HOWTO make Gentoo great
Gentoo is good. How do we make it great?

Over the past year or so, I've read a few books, and I want to use those ideas to build a better Gentoo. The books:



I plan to write a short series of posts discussing the lessons in these books and how to apply them to Gentoo. In this post, I'm going to summarize the concepts of "Good to Great." I'll discuss how we can apply them to Gentoo in a later post. The book explains what it takes to transform a good company into a great one. It's a comparison of companies that made a transition from good to great (thus the title) with companies that remained merely good. Jim Collins and his group reduced the differences to a remarkably small set:


  • Level 5 leadership: The leaders of great companies aren't charismatic, big-name CEOs. They're humble, and their ambition is for the company, not for themselves.

  • First, get the right people: Before you decide what to do and where to go, get the right people in the right spots. Otherwise, you've got the wrong people creating the wrong vision, strategy, etc., which the right people are then forced to implement. Concrete implementations:

    • "When in doubt, don't hire—keep looking. (Corollary: A company should limit its growth based on its ability to attract enough of the right people.)"

    • "When you know you need to make a people change, act. (Corollary: First be sure you don't simply have someone in the wrong seat.)"

    • "Put your best people on your biggest opportunities, not your biggest problems. (Corollary: If you sell off your problems, don't sell off your best people.)"


    The right people have the right innate abilities and character traits, not necessarily the specific knowledge and skills. For example, look for work ethic, dedication, and problem-solving ability, not ebuild-writing skills and knowledge of bash.

  • Confront the brutal facts: Don't deny reality, or you can't make the right decisions. To do this, create an environment where everyone can be heard, so the truth can come out. Don't lose faith that you will win eventually, but accept the reality of now.

  • The Hedgehog Concept: Only do things that overlap in the three circles:

    • You're passionate about it

    • You can be the best in the world at it

    • It drives your resource engine


    The resource engine is a combination of time (how well we attract contributors), money and brand (how well we create a community), drawn from an accompanying monograph for the social sectors.

  • Build a culture of discipline: Create a culture of self-disciplined people who are "fanatically consistent with the three circles." Bureaucracy arises to compensate for incompetence and poor discipline due to having the wrong people. If you've got the right people, you don't need the bureaucracy.

  • Technology accelerators: If a new technology fits into your Hedgehog Concept, become a pioneer. If not, settle for decent, or drop it altogether if you can.

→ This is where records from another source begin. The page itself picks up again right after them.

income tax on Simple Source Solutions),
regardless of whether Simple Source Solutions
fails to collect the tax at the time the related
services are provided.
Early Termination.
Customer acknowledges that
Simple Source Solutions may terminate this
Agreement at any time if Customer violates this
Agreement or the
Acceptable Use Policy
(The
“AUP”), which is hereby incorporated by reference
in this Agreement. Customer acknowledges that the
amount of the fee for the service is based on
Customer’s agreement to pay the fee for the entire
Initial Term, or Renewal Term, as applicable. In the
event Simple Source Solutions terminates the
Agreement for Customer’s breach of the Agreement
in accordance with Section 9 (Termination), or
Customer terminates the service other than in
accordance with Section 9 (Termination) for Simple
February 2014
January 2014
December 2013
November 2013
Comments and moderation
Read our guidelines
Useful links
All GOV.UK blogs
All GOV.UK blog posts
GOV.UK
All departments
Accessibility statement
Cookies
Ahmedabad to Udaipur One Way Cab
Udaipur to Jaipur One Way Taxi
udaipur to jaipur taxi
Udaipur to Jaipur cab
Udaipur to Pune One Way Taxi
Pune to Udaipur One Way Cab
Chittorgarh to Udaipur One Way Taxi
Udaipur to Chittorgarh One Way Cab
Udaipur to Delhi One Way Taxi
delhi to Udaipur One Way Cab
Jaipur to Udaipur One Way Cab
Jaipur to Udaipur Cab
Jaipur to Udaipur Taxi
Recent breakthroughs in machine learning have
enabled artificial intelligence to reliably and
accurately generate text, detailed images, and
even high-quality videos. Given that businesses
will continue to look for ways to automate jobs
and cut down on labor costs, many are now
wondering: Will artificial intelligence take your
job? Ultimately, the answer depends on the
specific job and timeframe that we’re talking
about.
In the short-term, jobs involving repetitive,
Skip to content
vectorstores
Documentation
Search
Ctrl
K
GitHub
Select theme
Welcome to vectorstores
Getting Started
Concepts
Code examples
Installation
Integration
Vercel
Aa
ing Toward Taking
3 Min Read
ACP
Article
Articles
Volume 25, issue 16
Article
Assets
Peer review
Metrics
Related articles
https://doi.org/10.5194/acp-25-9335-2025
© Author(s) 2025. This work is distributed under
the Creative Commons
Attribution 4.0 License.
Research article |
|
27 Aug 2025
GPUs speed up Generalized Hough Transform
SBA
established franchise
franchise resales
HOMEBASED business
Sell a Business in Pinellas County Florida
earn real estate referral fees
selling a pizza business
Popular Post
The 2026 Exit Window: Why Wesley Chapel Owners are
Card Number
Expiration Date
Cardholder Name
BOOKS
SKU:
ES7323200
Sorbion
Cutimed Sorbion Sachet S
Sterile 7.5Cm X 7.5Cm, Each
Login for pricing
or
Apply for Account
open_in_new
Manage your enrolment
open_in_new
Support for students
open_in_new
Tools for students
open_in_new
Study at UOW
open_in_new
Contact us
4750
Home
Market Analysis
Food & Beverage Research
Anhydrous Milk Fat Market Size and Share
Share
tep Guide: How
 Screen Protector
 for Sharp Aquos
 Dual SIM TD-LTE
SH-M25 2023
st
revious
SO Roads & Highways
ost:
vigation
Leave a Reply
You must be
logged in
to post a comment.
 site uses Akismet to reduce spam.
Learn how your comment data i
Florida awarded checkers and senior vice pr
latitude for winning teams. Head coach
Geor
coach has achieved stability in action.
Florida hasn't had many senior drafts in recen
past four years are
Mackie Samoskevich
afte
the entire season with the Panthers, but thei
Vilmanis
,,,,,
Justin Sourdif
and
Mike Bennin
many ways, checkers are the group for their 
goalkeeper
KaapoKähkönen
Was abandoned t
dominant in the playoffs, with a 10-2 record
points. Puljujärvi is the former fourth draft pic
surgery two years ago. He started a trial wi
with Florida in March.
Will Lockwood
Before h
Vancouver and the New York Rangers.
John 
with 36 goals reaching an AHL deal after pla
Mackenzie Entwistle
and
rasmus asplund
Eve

  • The flywheel and the doom loop: Transforming from good to great is not quick. It's a flywheel, slowly building momentum. From outside, all people see is the breakthrough, but from inside there's a prior buildup. Merely good companies couldn't build momentum—they jumped around from focus to focus, never getting anywhere with any of them. You don't need to spend effort getting people behind your idea. Show them the results, and they'll follow you.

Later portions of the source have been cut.